Chicago aldermen delay vote on plan to refund defaulted Skyway bonds.

CHICAGO -- A group of Chicago aldermen yesterday delayed a final vote on a proposed $110 million refunding of defaulted Chicago-Calumet Skyway bonds.

The city council deferred the vote on the bond issue at the request of Alderman John Buchanan, who had the support of three other aldermen. A vote on a city council ordinance can be deferred with the support of two aldermen.

In an interview, Buchanan, whose ward includes, a portion of the skyway, characterized the bond issue as a "bailout" and said he wanted "better answers" about the skyway's future fiscal and physical condition.

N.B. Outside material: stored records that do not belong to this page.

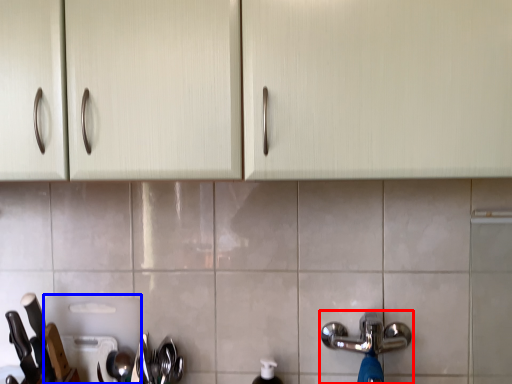 Question: Which object is further to the camera taking this photo, tap (highlighted by a red box) or appliance (highlighted by a blue box)?

Choices:
 (A) tap
 (B) appliance

Answer: (B) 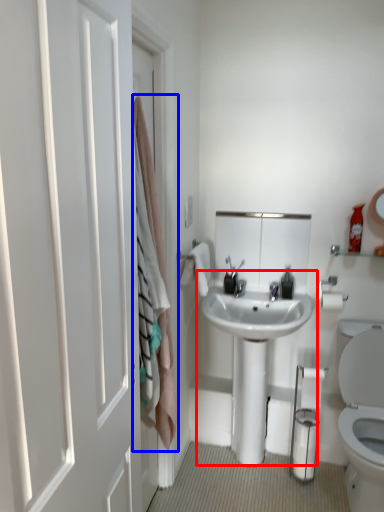 Question: Which object appears closest to the camera in this image, sink (highlighted by a red box) or curtain (highlighted by a blue box)?

Choices:
 (A) sink
 (B) curtain

Answer: (B) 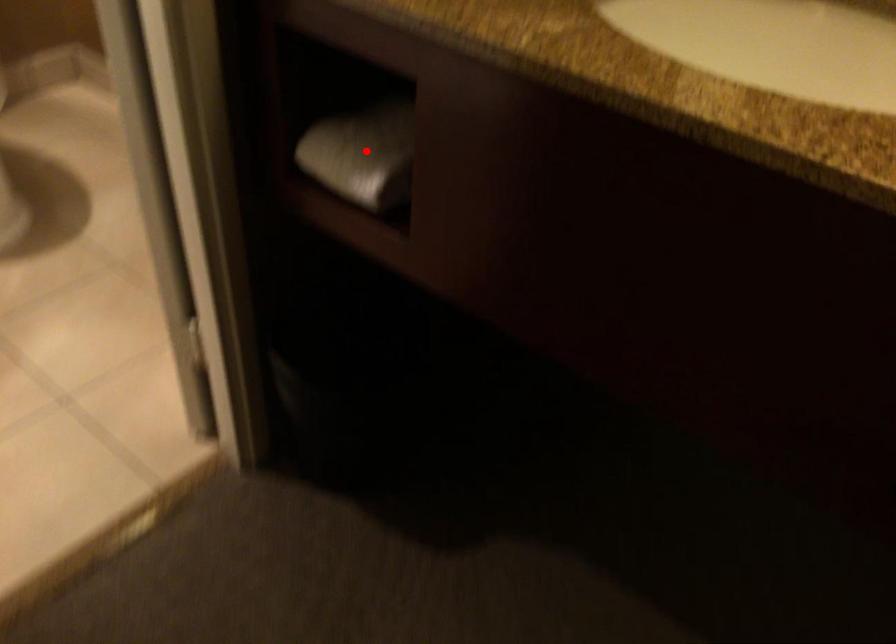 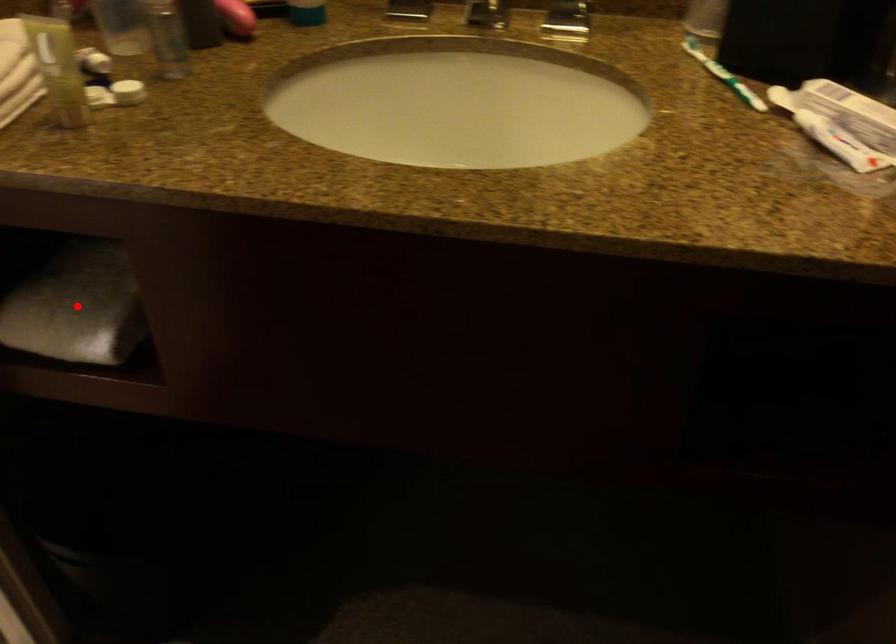 Looking at this image, I am providing you with two images of the same scene from different viewpoints. A red point is marked on the first image and another point is marked on the second image. Are the points marked in image1 and image2 representing the same 3D position?

Yes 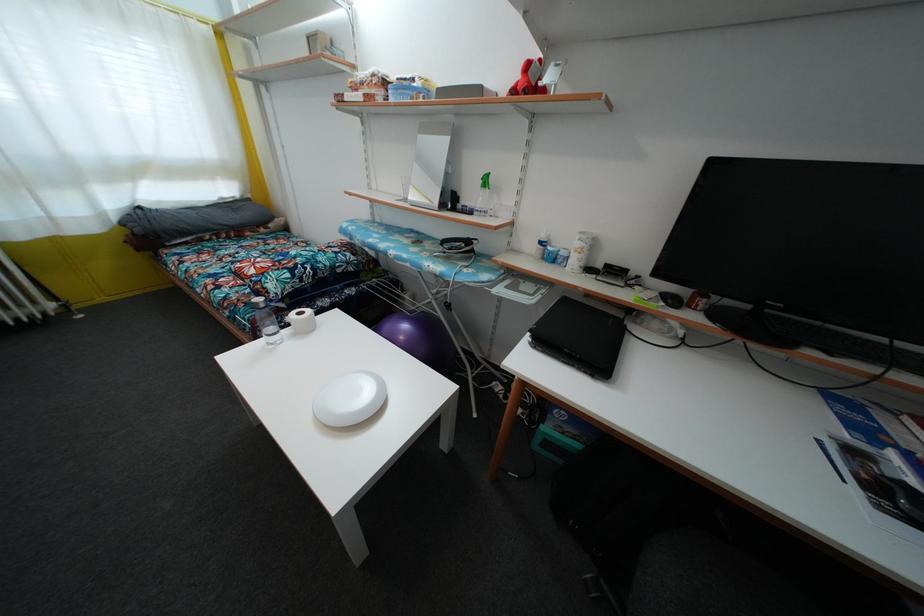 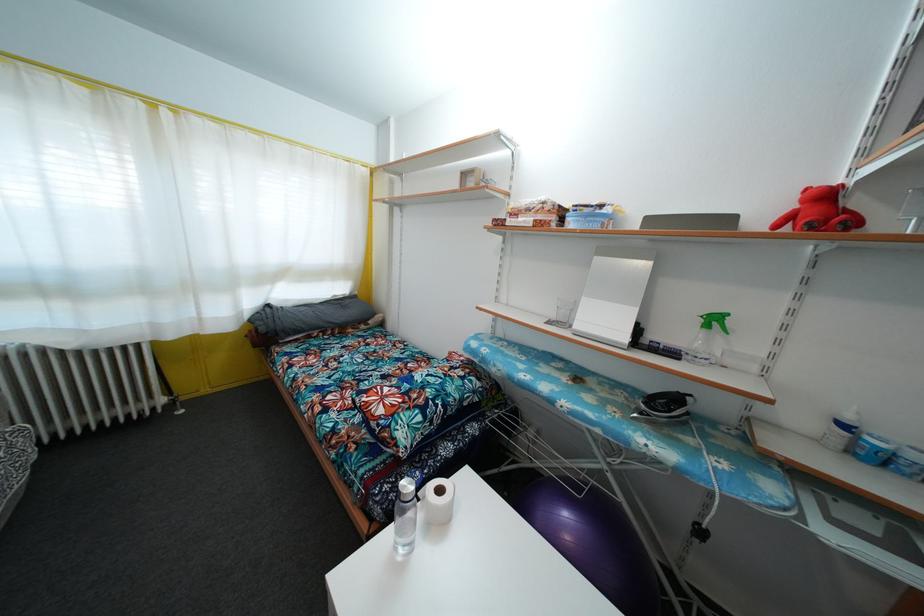 The point at (367, 90) is marked in the first image. Where is the corresponding point in the second image?

(531, 216)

The bond issue ordinance will be deferred until the next city council meeting scheduled for May 18. The city council's finance committee approved the bond issue a week ago despite objections from Buchanan and other aldermen.

The refunding bonds, which the city plans to issue later this month, would redeem $90.2 million of outstanding skyway bonds that have been in default since 1963.

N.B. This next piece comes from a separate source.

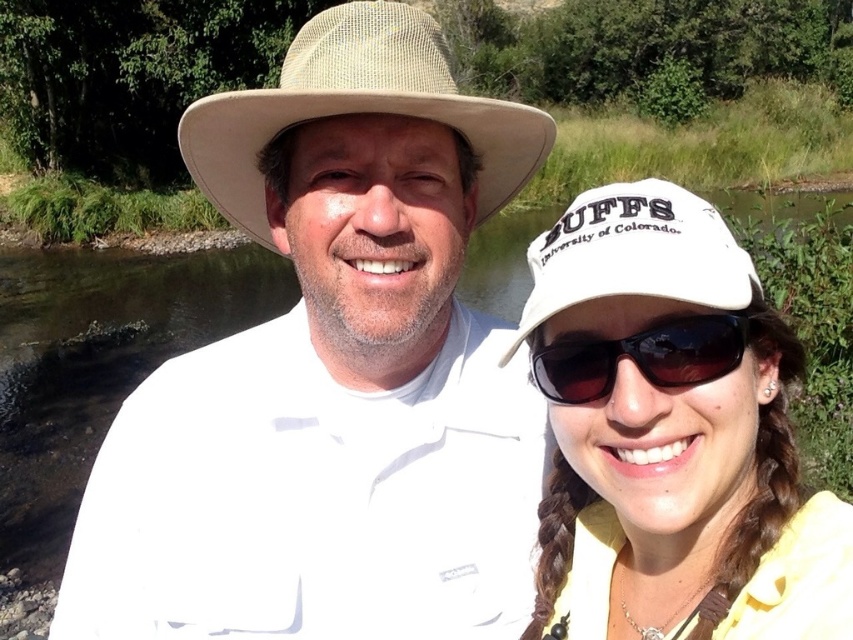 You are a photographer trying to capture a closeup of the clear water at creek center. However, the black reflective sunglasses at center are blocking your view. Can you move the sunglasses slightly to the left to get a better shot?

The clear water at creek center is further to the viewer than the black reflective sunglasses at center, so moving the sunglasses to the left would allow you to see the clear water at creek center better by removing the obstruction.

You are a photographer trying to capture both the white woven hat at upper center and the white fabric baseball cap at center in a single frame. Given their height difference, which object will appear larger in the photo?

The white woven hat at upper center will appear larger in the photo because it is much taller than the white fabric baseball cap at center. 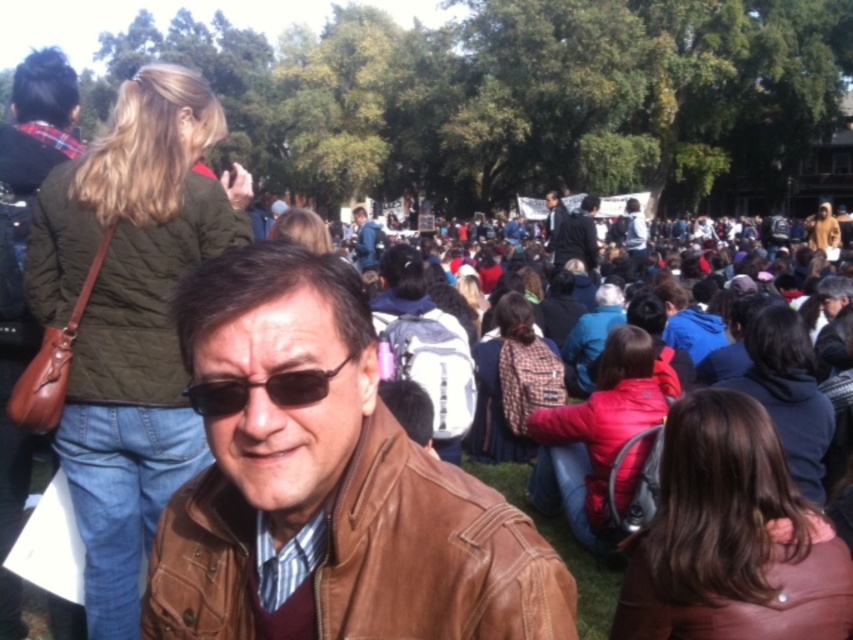 You are standing at point [367,221] and want to walk to the man in the brown leather jacket. Which direction should you move relative to point [230,385]?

Gail Niemann, Chicago's deputy corporation counsel, said that waiting until the next council meeting should pose no problem for the bond issue. "We believe we have the votes and that [the delay] will not be an obstacle to getting the bonds issued," she said.

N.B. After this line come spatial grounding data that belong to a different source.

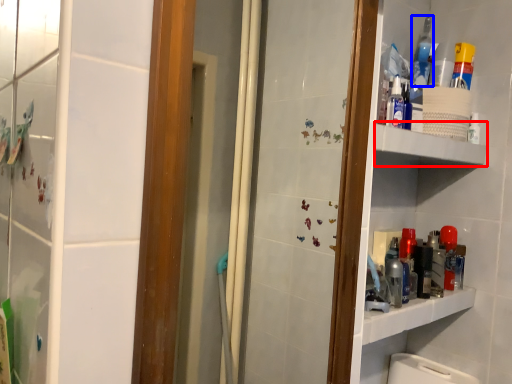 Question: Which point is closer to the camera, shelve (highlighted by a red box) or mouthwash (highlighted by a blue box)?

Choices:
 (A) shelve
 (B) mouthwash

Answer: (A) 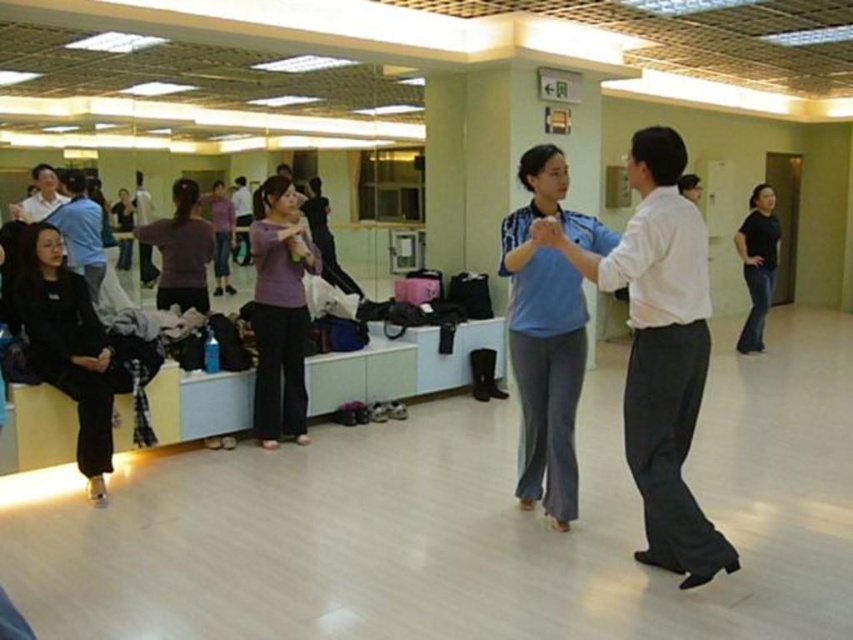 You are standing in the dance studio and want to move from the point at coordinate point (544,211) to the point at coordinate point (33,289). Can you walk directly between them without any obstruction?

Point (544,211) is in front of point (33,289), so there is an obstruction between them. You cannot walk directly between them without any obstruction.

You are a photographer standing at the back of the dance studio. You want to take a photo that includes both point (676,336) and point (109,435). Which point should you focus on to ensure both are in sharp focus?

You should focus on point (676,336) because it is closer to the camera than point (109,435), ensuring both points are within the depth of field.

You are standing at the entrance of the dance studio and see the white smooth shirt at center. Where would you look to find it?

The white smooth shirt at center is located at the coordinates point (x=660, y=349). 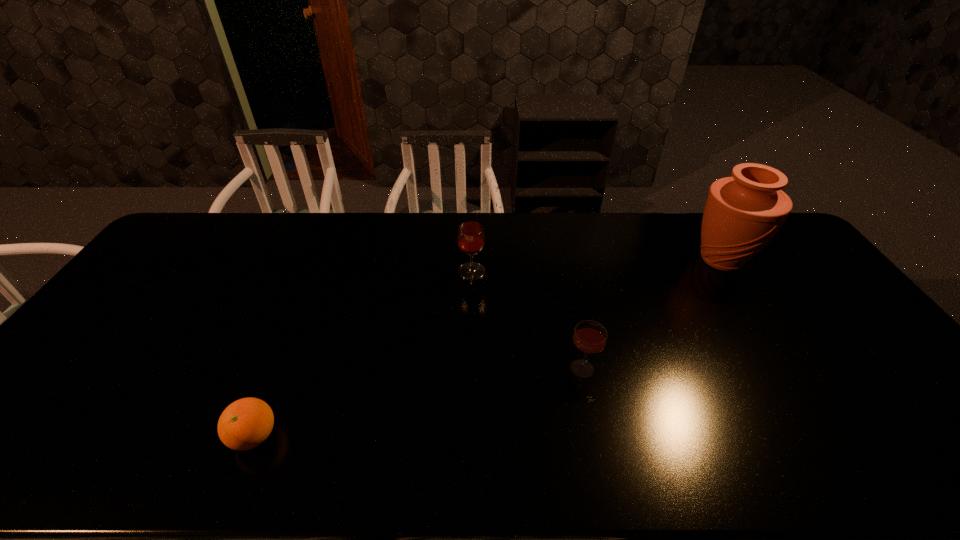 This screenshot has height=540, width=960. Identify the location of vase. (743, 213).

I want to click on the tallest object, so [743, 213].

What are the coordinates of `the farther wineglass` in the screenshot? It's located at (471, 238).

This screenshot has width=960, height=540. What are the coordinates of `the third shortest object` in the screenshot? It's located at (471, 238).

Find the location of a particular element. The image size is (960, 540). the nearer wineglass is located at coordinates (589, 337).

The width and height of the screenshot is (960, 540). I want to click on the second object from right to left, so click(589, 337).

This screenshot has height=540, width=960. In order to click on the shortest object in this screenshot , I will do [x=246, y=423].

Find the location of a particular element. This screenshot has height=540, width=960. the nearest object is located at coordinates (246, 423).

Where is `free spot located on the front of the rightmost object`? free spot located on the front of the rightmost object is located at coordinates (769, 336).

The width and height of the screenshot is (960, 540). Find the location of `vacant space located on the front of the farther wineglass`. vacant space located on the front of the farther wineglass is located at coordinates (469, 362). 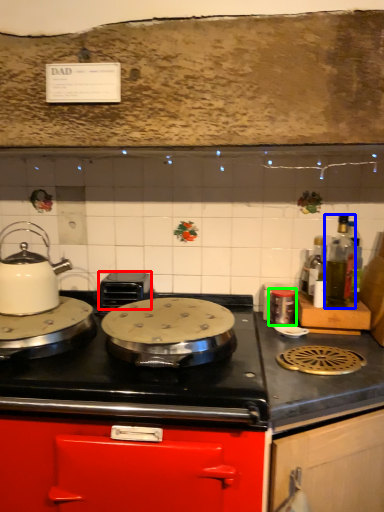 Question: Based on their relative distances, which object is farther from appliance (highlighted by a red box)? Choose from bottle (highlighted by a blue box) and kitchen appliance (highlighted by a green box).

Choices:
 (A) bottle
 (B) kitchen appliance

Answer: (A)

Buchanan yesterday called on Chicago Comptroller Walter Knorr to search for, "until successful," the entire list of current skyway bondholders.

"If this is a bailout to satisfy some bondholders of renown, I don't think it's wrong for the entire city to know who these fat cats [are]," Buchanan said. "It's the public's right to know, and that's what I intend to pursue."

In addition, Buchanan said that the city's corporation council should take steps to recover a $2 million loan that the city made to the skyway in the 1960s to cover debt service. Estimating 5% interest on the loan, Buchanan said that the city should receive about $8 million.

If the bonds are issued, only the $2 million of principal would be paid to the city, according to city officials.

Meanwhile, attorneys for bondholders agreed yesterday to dismiss long-standing litigation against the city if the refunding goes forward and bondholders are paid.

At a status hearing in Chicago before U.S. District Court Judge James Moran, Niemann outlined the city's plan to use proceeds from the refunding to redeem outstanding skyway bonds at a price of 101% of principal by July 1.

Kimball Anderson, a partner at Winston & Strawn, the law firm representing bondholders, said that assuming the bond refunding plan is passed and after holders of the defaulted bonds are contacted, the lawsuit will be dismissed.

The refunding would make the lawsuit moot "because the old bonds will case to exist and the city will have fully paid" bondholders, Anderson said.

The only issue that remains to be resolved is about $90,000 in bondholder attorney fees, Anderson said. The attorneys told the judge that the payment of the fees will be resolved "informally" between them. The fees are payable from skyway revenues.

Bondholders have been in court since the 1970s in various attempts to force the city to pay off the bonds, which have been in default since 1963. Their latest claim, pending in federal district court, is that Chicago breached its fiduciary duty by depositing skyway revenues in non-interest bearing bank accounts.

Chicago is facing Jan. 1, 1995, deadline for resolving the skyway default. That is the date the outstanding bonds are scheduled to mature. If Chicago were to let the bonds mature without paying bondholders, the city would face an interest rate penalty of 5% more than the 3 3/8% and 4 3/8% coupon rates on the outstanding bonds. Knorr said last week that Chicago's credit standing could be negatively affected by failing to meet the January deadline.

The city would also face continued litigation and the prospect of more court-ordered toll increases. Last year, bondholders successfully argued for a toll increase to $2 per trip from $1.75, which went into effect in August.

In 1963, lack of sufficient traffic caused a default on $101 million of revenue bonds sold in 1955 and 1957 to build the skyway, a 7.8-mile toll-road that connects the southeast side of Chicago with the northwest corner of Indiana. In 1991, the city redeemed $10.8 million of the bonds through a tender offer.

Knorr said last week that traffic and revenues on the skyway have improved over the past five years. He said the city will seek insurance for the refunding issue. Earlier this week, Knorr requested ratings from Moody's Investors Serice, Fitch Investors Service, and Standard & Poor's Corp. after receiving indications from Fitch and Standard & Poor's that the refunded bonds would be investment grade.